I have pulled the cradle in and out many many times from that 4x4 in that notch. Never damaged a coolant line in the slightest. A jack would mess it up, but a long 4x4 spanning the entire distance spreads the load out no problem.
I want to do it for the learning experience either way, there's some oil leaks around the engine/tranny so I'd like to get it out anyway and inspect closer
I have pulled the cradle in and out many many times from that 4x4 in that notch. Never damaged a coolant line in the slightest. A jack would mess it up, but a long 4x4 spanning the entire distance spreads the load out no problem.
BTW is it ok that the 4x4 wont even contact the notch at either side of the car? the notch sits above the level of the floorpan, possibly because of corrosion on my car? does it look like its missing material?
[This message has been edited by gregr75 (edited 08-17-2022).]
I want to do it for the learning experience either way...
I'm not suggesting that you may be considering this... but please don't be tempted to install a solid cradle into a car with rotted frame rails, especially if you were to then turn around and sell it to an unsuspecting buyer. That would be totally uncool.
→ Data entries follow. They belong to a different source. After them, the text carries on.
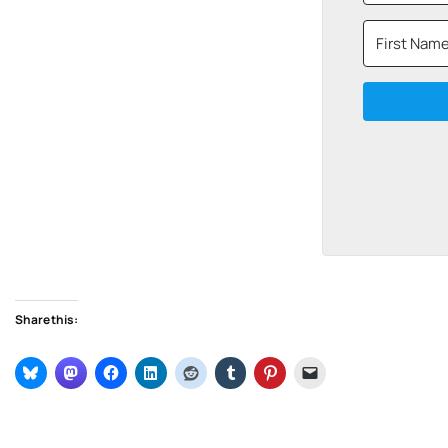
Share this: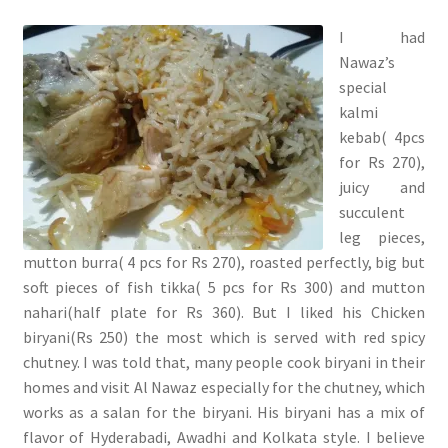
I had
Nawaz’s
special
kalmi
kebab( 4pcs
for Rs 270),
juicy and
succulent
leg pieces,
mutton burra( 4 pcs for Rs 270), roasted perfectly, big but
soft pieces of fish tikka( 5 pcs for Rs 300) and mutton
nahari(half plate for Rs 360). But I liked his Chicken
biryani(Rs 250) the most which is served with red spicy
chutney. I was told that, many people cook biryani in their
homes and visit Al Nawaz especially for the chutney, which
works as a salan for the biryani. His biryani has a mix of
flavor of Hyderabadi, Awadhi and Kolkata style. I believe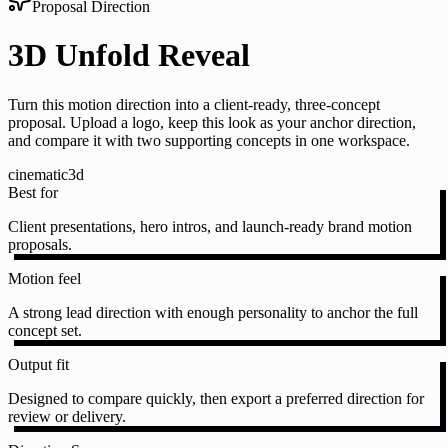
Proposal Direction
3D Unfold Reveal
Turn this motion direction into a client-ready, three-concept
proposal. Upload a logo, keep this look as your anchor direction,
and compare it with two supporting concepts in one workspace.
cinematic
3d
Best for
Client presentations, hero intros, and launch-ready brand motion
proposals.
Motion feel
A strong lead direction with enough personality to anchor the full
concept set.
Output fit
Designed to compare quickly, then export a preferred direction for
review or delivery.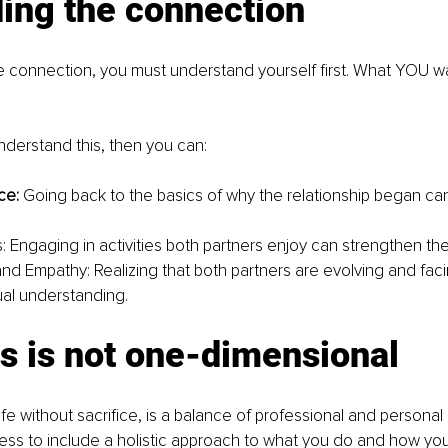
ing the connection
he connection, you must understand yourself first. What YOU wa
derstand this, then you can:
e: 
Going back to the basics of why the relationship began can
s: Engaging in activities both partners enjoy can strengthen th
d Empathy: Realizing that both partners are evolving and fac
ual understanding.
s is not one-dimensional
 a life without sacrifice, is a balance of professional and personal 
ess to include a holistic approach to what you do and how yo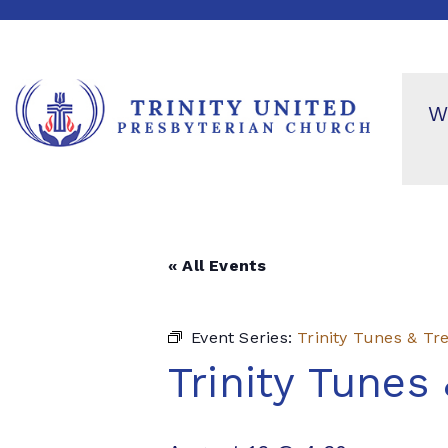
W
« All Events
Event Series:
Trinity Tunes & Tr
Trinity Tunes 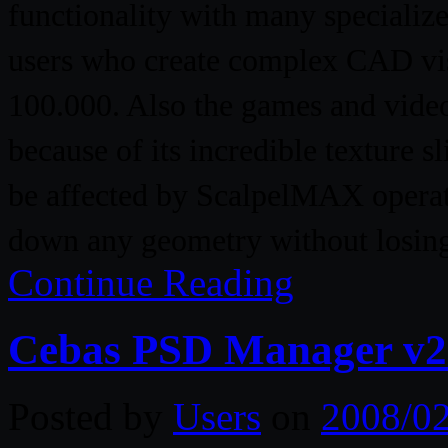
functionality with many specializ
users who create complex CAD vis
100.000. Also the games and vide
because of its incredible texture 
be affected by ScalpelMAX operati
down any geometry without losing
Continue Reading
Cebas PSD Manager v2
Posted by
Users
on
2008/0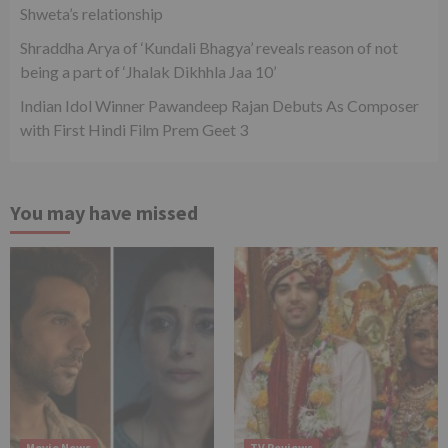
Shweta’s relationship
Shraddha Arya of ‘Kundali Bhagya’ reveals reason of not
being a part of ‘Jhalak Dikhhla Jaa 10’
Indian Idol Winner Pawandeep Rajan Debuts As Composer
with First Hindi Film Prem Geet 3
You may have missed
Movie News
TV Reviews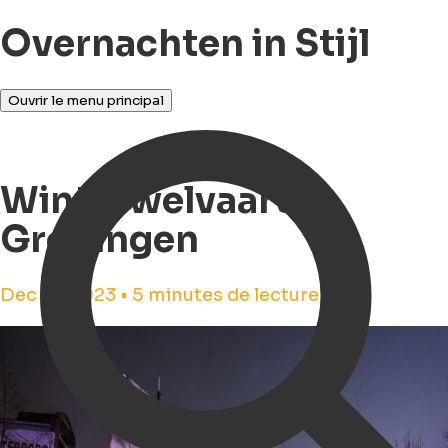
Overnachten in Stijl
Ouvrir le menu principal
Winterwelvaart in
Groningen
Dec 14, 2023 • 5 minutes de lecture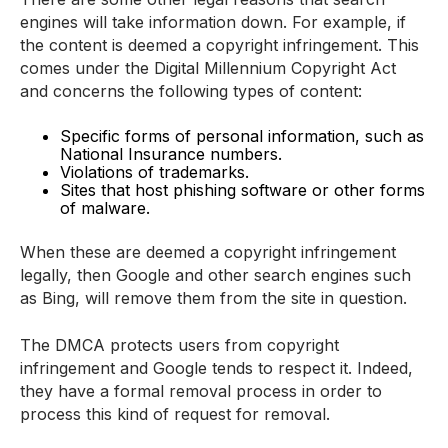
engines will take information down. For example, if
the content is deemed a copyright infringement. This
comes under the Digital Millennium Copyright Act
and concerns the following types of content:
Specific forms of personal information, such as
National Insurance numbers.
Violations of trademarks.
Sites that host phishing software or other forms
of malware.
When these are deemed a copyright infringement
legally, then Google and other search engines such
as Bing, will remove them from the site in question.
The DMCA protects users from copyright
infringement and Google tends to respect it. Indeed,
they have a formal removal process in order to
process this kind of request for removal.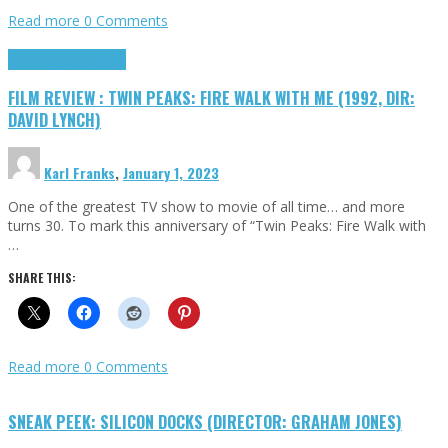
Read more
0 Comments
Cinema Cult
Highlights
FILM REVIEW : TWIN PEAKS: FIRE WALK WITH ME (1992, DIR:
DAVID LYNCH)
Karl Franks
,
January 1, 2023
One of the greatest TV show to movie of all time… and more
turns 30. To mark this anniversary of “Twin Peaks: Fire Walk with
…
SHARE THIS:
Read more
0 Comments
SNEAK PEEK: SILICON DOCKS (DIRECTOR: GRAHAM JONES)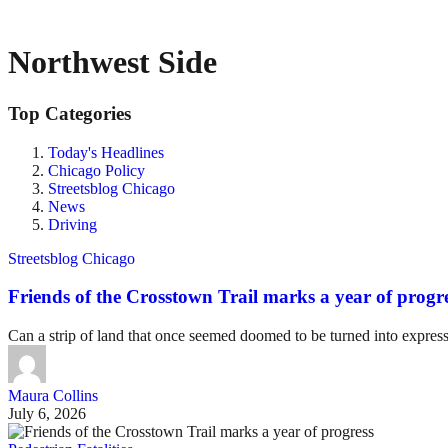
Northwest Side
Top Categories
Today's Headlines
Chicago Policy
Streetsblog Chicago
News
Driving
Streetsblog Chicago
Friends of the Crosstown Trail marks a year of progr
Can a strip of land that once seemed doomed to be turned into expre
Maura Collins
July 6, 2026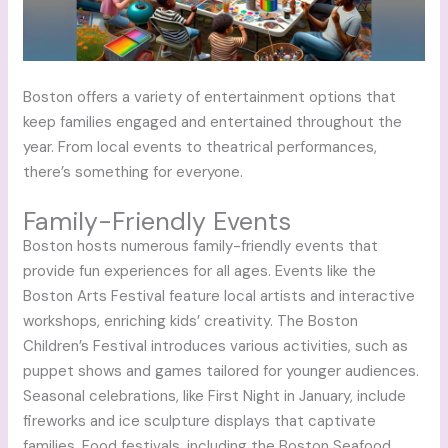
Boston offers a variety of entertainment options that
keep families engaged and entertained throughout the
year. From local events to theatrical performances,
there’s something for everyone.
Family-Friendly Events
Boston hosts numerous family-friendly events that
provide fun experiences for all ages. Events like the
Boston Arts Festival feature local artists and interactive
workshops, enriching kids’ creativity. The Boston
Children’s Festival introduces various activities, such as
puppet shows and games tailored for younger audiences.
Seasonal celebrations, like First Night in January, include
fireworks and ice sculpture displays that captivate
families. Food festivals, including the Boston Seafood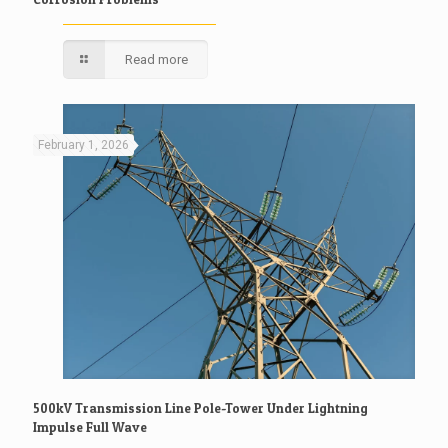
Read more
February 1, 2026
500kV Transmission Line Pole-Tower Under Lightning
Impulse Full Wave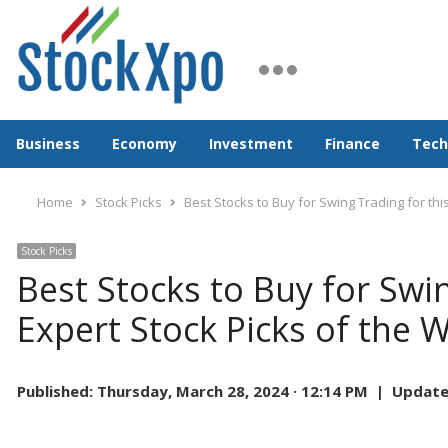
Business
Economy
Investment
Finance
Tech
Home
Stock Picks
Best Stocks to Buy for Swing Trading for th
Stock Picks
Best Stocks to Buy for Swi
Expert Stock Picks of the 
Published:
Thursday, March 28, 2024 · 12:14 PM |
Update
[This message has been edited by Patrick (edited 08-18-2022).]
I would NEVER do that.. if the frame rails are rotted I would be selling this as a parts car or find some expert welding shop. Back to my question, it seems the notch where the spare tire scissor jack goes sits about half an inch higher than the plastic and floorpan, therefore a 4x4 spanning the width of the car at this location wont be supported by the notch. Is this normal on fieros. The notch is fairly corroded on mine so I'm wondering if it "receded" upwards.
I believe this is normal, at least my car looks the same, with less rust
I just lifted the car with this method - I used 6x6's, only because that's what I had laying around. 2 surprisingly small trolly jacks lifted the car as high as I needed to remove the engine with the struts still attached.
If you are planning on building your own dolly to set the cradle on I would suggest making sure you have sturdy enough wheels.... Trust me, that's not fun to learn the hard way.
I Agree with everyone here, welding the cradle could bring you major problems on the short or long time it’s better to find one on some scrapyard that it’s not rotten.
4x4 is not actually retained by notch, notch is just there so all the weight the 4 x 4 is supporting is not going through those areas. I would not lift the car from there with the engine installed in it, but it is perfect for lifting the chassis off of the subframe.
[This message has been edited by zkhennings (edited 08-24-2022).]